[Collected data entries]
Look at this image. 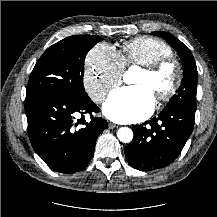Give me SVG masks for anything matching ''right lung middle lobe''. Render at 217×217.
<instances>
[{
    "label": "right lung middle lobe",
    "instance_id": "obj_1",
    "mask_svg": "<svg viewBox=\"0 0 217 217\" xmlns=\"http://www.w3.org/2000/svg\"><path fill=\"white\" fill-rule=\"evenodd\" d=\"M101 40L99 36L76 35L49 47L30 75L26 98L38 95L87 98L83 86L84 60L88 51Z\"/></svg>",
    "mask_w": 217,
    "mask_h": 217
}]
</instances>
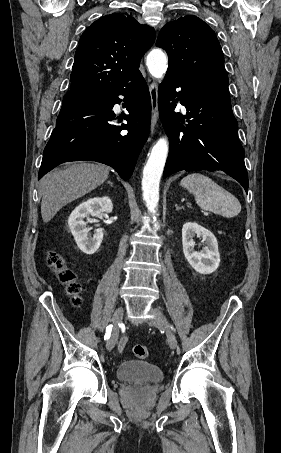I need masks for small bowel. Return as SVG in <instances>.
Returning <instances> with one entry per match:
<instances>
[{
	"label": "small bowel",
	"instance_id": "obj_1",
	"mask_svg": "<svg viewBox=\"0 0 281 453\" xmlns=\"http://www.w3.org/2000/svg\"><path fill=\"white\" fill-rule=\"evenodd\" d=\"M124 346H125V339H122L121 342H120V344H119V347L122 348V347H124Z\"/></svg>",
	"mask_w": 281,
	"mask_h": 453
}]
</instances>
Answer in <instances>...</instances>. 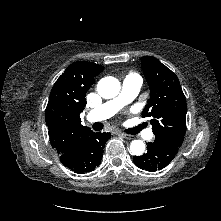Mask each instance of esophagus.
Segmentation results:
<instances>
[{"label":"esophagus","mask_w":221,"mask_h":221,"mask_svg":"<svg viewBox=\"0 0 221 221\" xmlns=\"http://www.w3.org/2000/svg\"><path fill=\"white\" fill-rule=\"evenodd\" d=\"M119 135L120 136H122L123 138H125V139H128V140H130V139H132L133 138V136L132 135H128V134H125V133H119Z\"/></svg>","instance_id":"34e87169"}]
</instances>
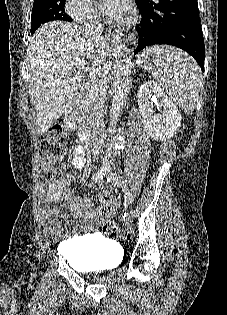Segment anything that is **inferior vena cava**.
I'll use <instances>...</instances> for the list:
<instances>
[{"instance_id": "1", "label": "inferior vena cava", "mask_w": 227, "mask_h": 315, "mask_svg": "<svg viewBox=\"0 0 227 315\" xmlns=\"http://www.w3.org/2000/svg\"><path fill=\"white\" fill-rule=\"evenodd\" d=\"M87 21L88 22L85 26V30L91 33L95 38L99 39L101 37L102 25L98 19L96 10L90 9L88 11ZM99 86L102 93L100 95V98H97L94 103V124L91 133V152L94 155L101 150L105 133V123L103 120V90L107 86L105 75H103L101 80L99 81ZM104 167H109V162L103 163V168Z\"/></svg>"}]
</instances>
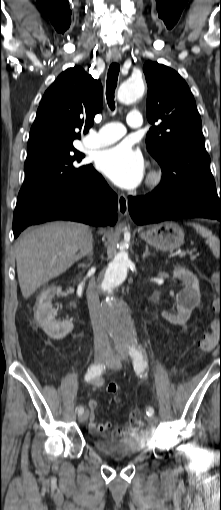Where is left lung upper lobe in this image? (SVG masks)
Segmentation results:
<instances>
[{
    "label": "left lung upper lobe",
    "instance_id": "1",
    "mask_svg": "<svg viewBox=\"0 0 221 510\" xmlns=\"http://www.w3.org/2000/svg\"><path fill=\"white\" fill-rule=\"evenodd\" d=\"M148 95L147 118L153 126L146 136L149 153L158 161L162 193L217 192L205 149L201 118L188 85L173 69L148 61L143 66Z\"/></svg>",
    "mask_w": 221,
    "mask_h": 510
}]
</instances>
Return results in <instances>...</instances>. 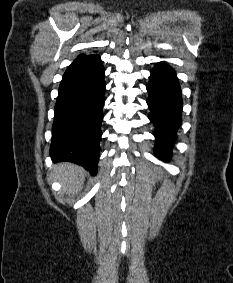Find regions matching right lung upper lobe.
Instances as JSON below:
<instances>
[{"label": "right lung upper lobe", "instance_id": "right-lung-upper-lobe-1", "mask_svg": "<svg viewBox=\"0 0 233 283\" xmlns=\"http://www.w3.org/2000/svg\"><path fill=\"white\" fill-rule=\"evenodd\" d=\"M100 54H103L104 53V50L103 49H100V50H82V55H79L78 57H81L83 55H99Z\"/></svg>", "mask_w": 233, "mask_h": 283}]
</instances>
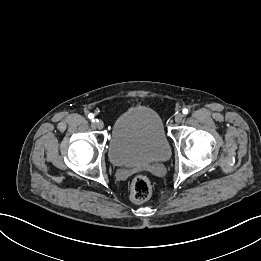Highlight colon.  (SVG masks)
Here are the masks:
<instances>
[{
	"mask_svg": "<svg viewBox=\"0 0 261 261\" xmlns=\"http://www.w3.org/2000/svg\"><path fill=\"white\" fill-rule=\"evenodd\" d=\"M151 182L145 175H137L133 178L130 186V198L134 202H144L151 195Z\"/></svg>",
	"mask_w": 261,
	"mask_h": 261,
	"instance_id": "colon-1",
	"label": "colon"
}]
</instances>
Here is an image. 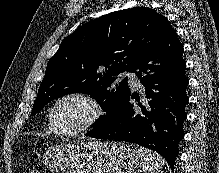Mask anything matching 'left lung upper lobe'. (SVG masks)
<instances>
[{"mask_svg": "<svg viewBox=\"0 0 219 173\" xmlns=\"http://www.w3.org/2000/svg\"><path fill=\"white\" fill-rule=\"evenodd\" d=\"M173 31L164 16L146 7L120 10L86 23L67 36L49 60L31 115L60 96L88 93L106 112L91 131L98 129L130 93L127 78L117 84L115 77L132 72L140 57Z\"/></svg>", "mask_w": 219, "mask_h": 173, "instance_id": "1", "label": "left lung upper lobe"}]
</instances>
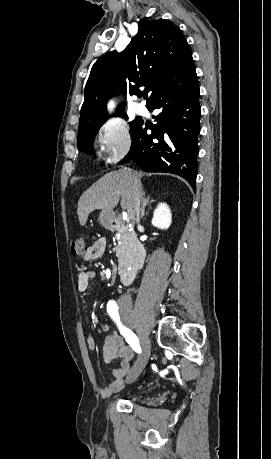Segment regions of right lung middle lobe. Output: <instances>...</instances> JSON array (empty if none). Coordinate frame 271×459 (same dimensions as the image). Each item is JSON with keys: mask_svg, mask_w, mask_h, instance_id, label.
Segmentation results:
<instances>
[{"mask_svg": "<svg viewBox=\"0 0 271 459\" xmlns=\"http://www.w3.org/2000/svg\"><path fill=\"white\" fill-rule=\"evenodd\" d=\"M117 116L124 117L127 119L126 114L119 113ZM107 120V117H100V118H94V119H89V120H84L81 121L79 124V129H78V148L83 151L87 152L91 155H95L94 148H93V140L100 129V127L104 124V122ZM141 123L140 119H135L134 121L130 122V126L133 130Z\"/></svg>", "mask_w": 271, "mask_h": 459, "instance_id": "dd1d6c3e", "label": "right lung middle lobe"}]
</instances>
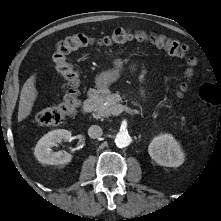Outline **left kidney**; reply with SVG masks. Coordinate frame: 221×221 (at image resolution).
Instances as JSON below:
<instances>
[{
  "label": "left kidney",
  "instance_id": "left-kidney-1",
  "mask_svg": "<svg viewBox=\"0 0 221 221\" xmlns=\"http://www.w3.org/2000/svg\"><path fill=\"white\" fill-rule=\"evenodd\" d=\"M148 152L161 166L179 167L184 162V152L175 138L168 133L156 136L149 144Z\"/></svg>",
  "mask_w": 221,
  "mask_h": 221
}]
</instances>
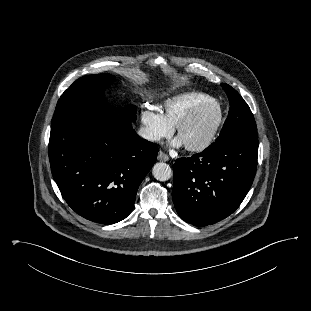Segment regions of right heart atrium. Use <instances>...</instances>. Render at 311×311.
<instances>
[{
  "label": "right heart atrium",
  "instance_id": "right-heart-atrium-1",
  "mask_svg": "<svg viewBox=\"0 0 311 311\" xmlns=\"http://www.w3.org/2000/svg\"><path fill=\"white\" fill-rule=\"evenodd\" d=\"M140 121L144 137L151 142H158L172 133V126L160 112L146 108L141 112Z\"/></svg>",
  "mask_w": 311,
  "mask_h": 311
}]
</instances>
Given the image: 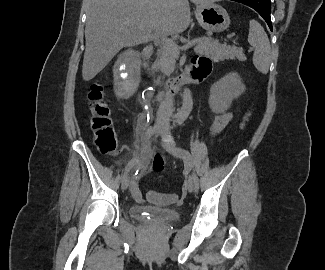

Your objective:
From the line holding "Segment regions of right lung" down to the final line of the entries above, print every line exactly. Pictures do not go in.

Task answer:
Segment regions of right lung middle lobe. Output: <instances>...</instances> JSON array (empty if none). Coordinate frame 271×459 (same dimensions as the image). Each item is JSON with keys: mask_svg, mask_w, mask_h, instance_id, label.
Segmentation results:
<instances>
[{"mask_svg": "<svg viewBox=\"0 0 271 459\" xmlns=\"http://www.w3.org/2000/svg\"><path fill=\"white\" fill-rule=\"evenodd\" d=\"M117 116L124 117L127 119L126 114L119 113ZM107 120V117H100V118H94V119H89V120H84L81 121L79 124V129H78V148L83 151L87 152L91 155H95L94 148H93V140L100 129V127L104 124V122ZM141 123L140 119H135L134 121L130 122V126L133 130Z\"/></svg>", "mask_w": 271, "mask_h": 459, "instance_id": "dd1d6c3e", "label": "right lung middle lobe"}]
</instances>
Outline **left kidney**; reply with SVG masks. Coordinate frame: 221×221 (at image resolution).
Instances as JSON below:
<instances>
[{
  "label": "left kidney",
  "instance_id": "left-kidney-1",
  "mask_svg": "<svg viewBox=\"0 0 221 221\" xmlns=\"http://www.w3.org/2000/svg\"><path fill=\"white\" fill-rule=\"evenodd\" d=\"M148 152L161 166L179 167L184 162V152L175 138L168 133L156 136L149 144Z\"/></svg>",
  "mask_w": 221,
  "mask_h": 221
}]
</instances>
Segment regions of right heart atrium. Use <instances>...</instances>. Render at 311×311.
<instances>
[{
  "label": "right heart atrium",
  "instance_id": "right-heart-atrium-1",
  "mask_svg": "<svg viewBox=\"0 0 311 311\" xmlns=\"http://www.w3.org/2000/svg\"><path fill=\"white\" fill-rule=\"evenodd\" d=\"M140 121L144 137L151 142H158L172 133V126L160 112L146 108L141 112Z\"/></svg>",
  "mask_w": 311,
  "mask_h": 311
}]
</instances>
Given the image: 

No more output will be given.